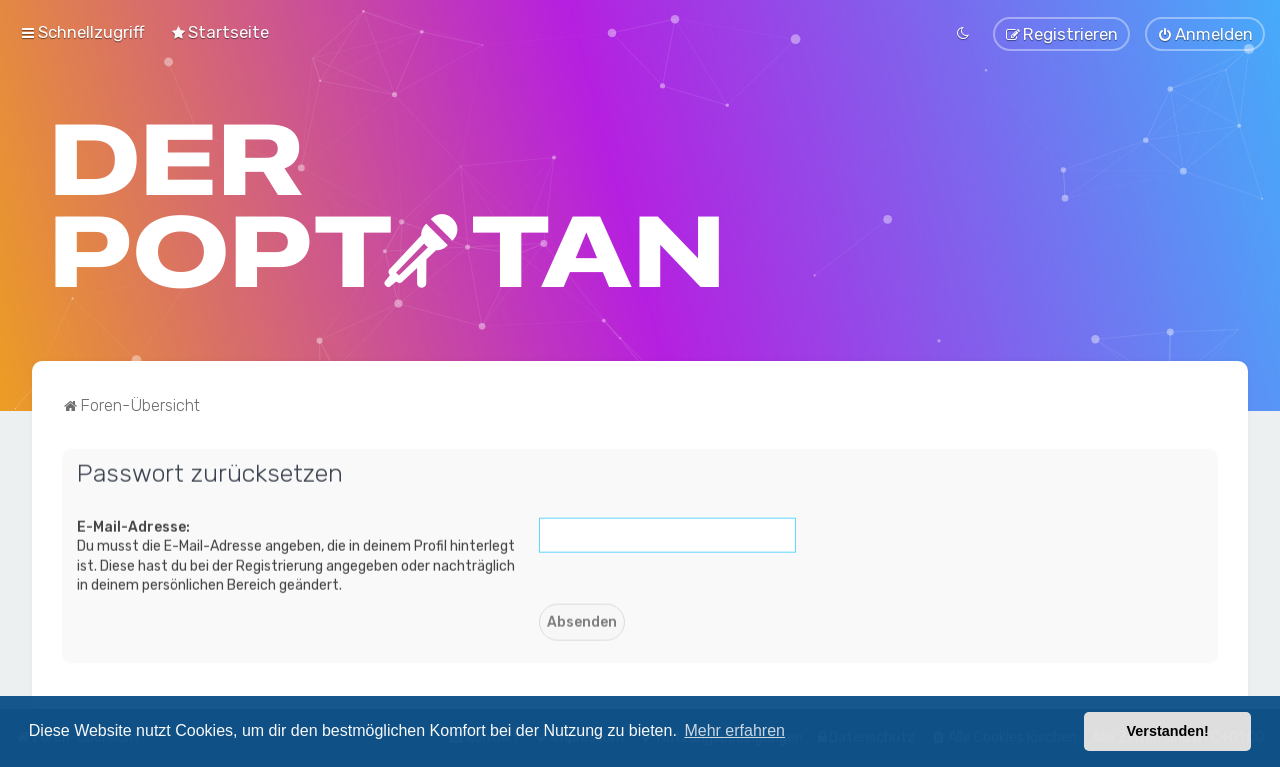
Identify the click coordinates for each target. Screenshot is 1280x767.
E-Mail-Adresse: (133, 525)
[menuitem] (219, 32)
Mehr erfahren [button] (734, 730)
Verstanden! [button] (1168, 731)
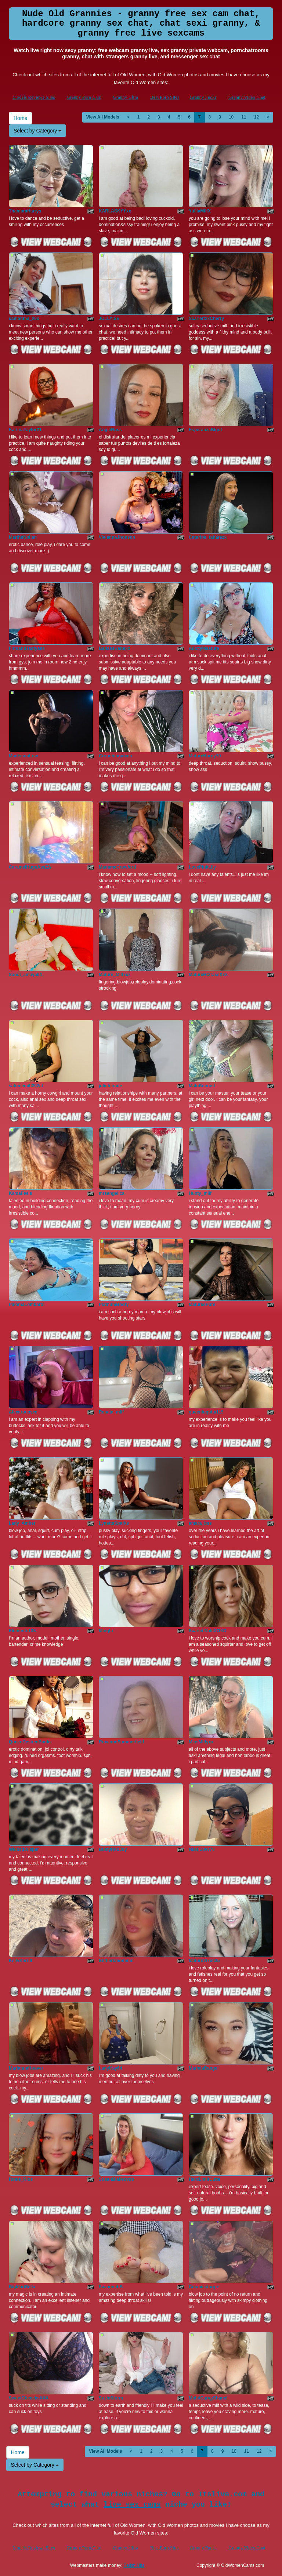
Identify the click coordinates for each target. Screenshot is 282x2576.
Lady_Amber (22, 1523)
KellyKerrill (20, 1960)
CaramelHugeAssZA (30, 867)
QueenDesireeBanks (30, 1741)
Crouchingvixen (115, 755)
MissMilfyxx (201, 1741)
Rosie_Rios (21, 2179)
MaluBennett (202, 1085)
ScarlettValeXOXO (208, 1630)
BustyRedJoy (113, 1849)
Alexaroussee (23, 1412)
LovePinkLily (202, 867)
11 (243, 117)
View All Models (102, 117)
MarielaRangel (203, 2068)
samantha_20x (24, 318)
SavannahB (111, 2286)
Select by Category (37, 131)
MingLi (106, 1630)
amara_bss (200, 1523)
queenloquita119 (206, 1412)
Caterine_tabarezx (208, 537)
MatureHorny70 (205, 755)
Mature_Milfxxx (115, 974)
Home (20, 118)
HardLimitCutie (204, 2179)
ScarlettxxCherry (206, 318)
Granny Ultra (125, 97)
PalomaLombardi (26, 1304)
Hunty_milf (200, 1193)
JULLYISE (109, 318)
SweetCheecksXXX (28, 2398)
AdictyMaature (204, 648)
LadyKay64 (110, 2068)
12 (256, 117)
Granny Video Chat (246, 97)
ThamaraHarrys (25, 211)
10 (231, 117)
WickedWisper (24, 1849)
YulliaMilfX (200, 211)
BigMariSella (22, 2286)
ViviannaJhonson (117, 537)
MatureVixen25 (204, 1960)
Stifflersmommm (116, 1960)
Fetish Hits (134, 2565)
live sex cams (132, 2505)
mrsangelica (111, 1193)
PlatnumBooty (114, 1304)
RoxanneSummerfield (121, 1741)
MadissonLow (23, 755)
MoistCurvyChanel (208, 2398)
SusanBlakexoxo (116, 2179)
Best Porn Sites (164, 97)
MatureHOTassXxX (208, 974)
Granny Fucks (202, 97)
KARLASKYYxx (115, 211)
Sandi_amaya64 (25, 974)
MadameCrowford (117, 867)
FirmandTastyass (27, 648)
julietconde (110, 1085)
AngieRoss (110, 429)
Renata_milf (111, 1412)
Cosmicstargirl (204, 2286)
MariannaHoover (26, 2068)
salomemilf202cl (26, 1085)
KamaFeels (20, 1193)
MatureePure (202, 1304)
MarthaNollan (23, 537)
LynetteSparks (114, 1523)
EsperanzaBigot (205, 429)
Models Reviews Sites (33, 97)
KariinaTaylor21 (25, 429)
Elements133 (22, 1630)
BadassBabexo (114, 648)
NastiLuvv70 (202, 1849)
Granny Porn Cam (83, 97)
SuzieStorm (111, 2398)
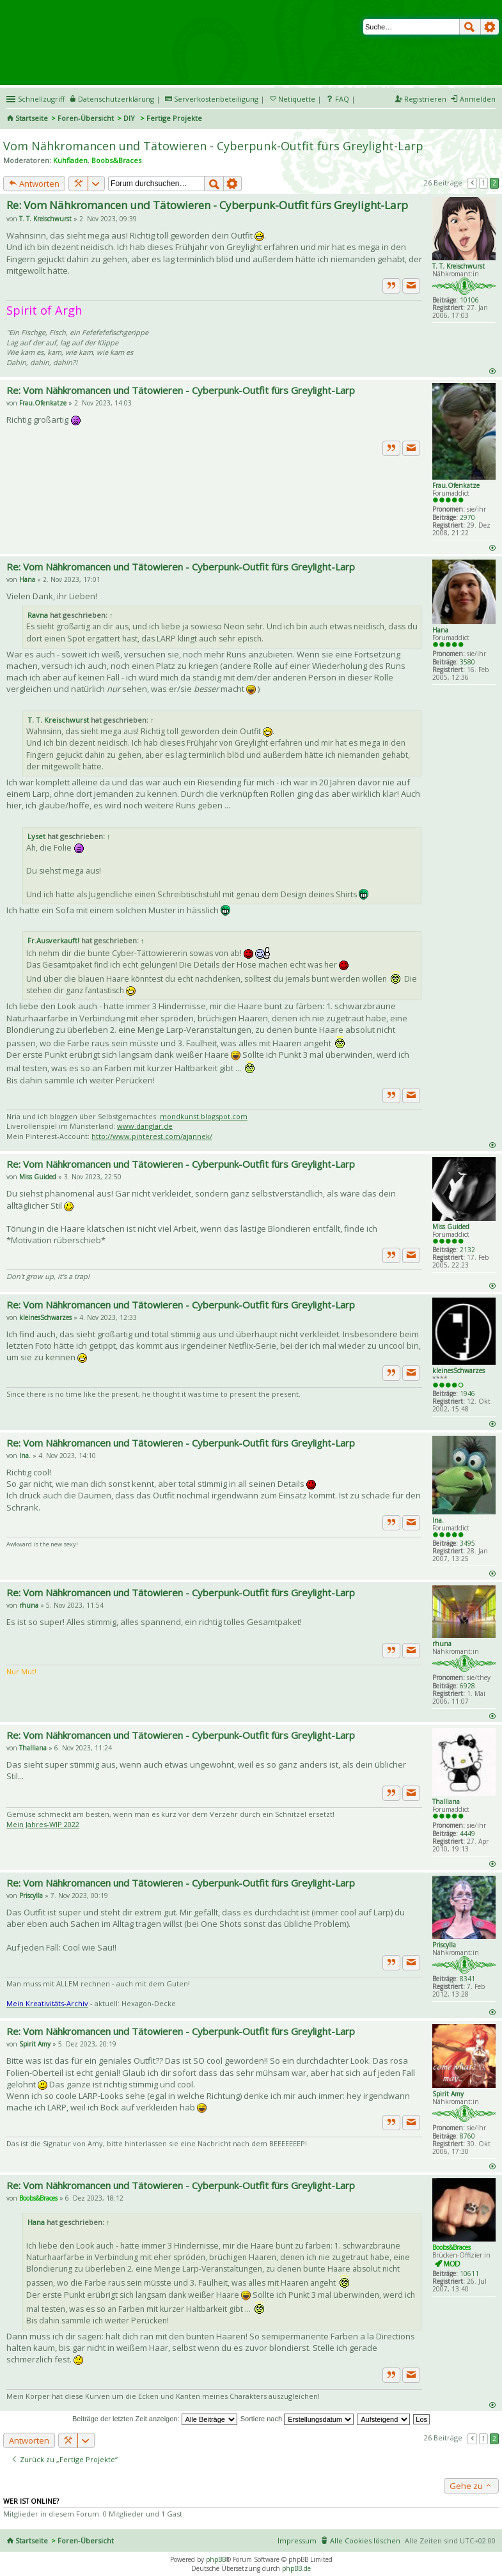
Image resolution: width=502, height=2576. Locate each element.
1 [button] (483, 182)
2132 (467, 1249)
━━━━━━━━━━━━━━━━
Work order: Would you please filter the lines above and copy every one that includes "button"?

Output for this task:
Mehr erfahren [button] (734, 730)
Verstanden! [button] (1168, 731)
1 [button] (483, 182)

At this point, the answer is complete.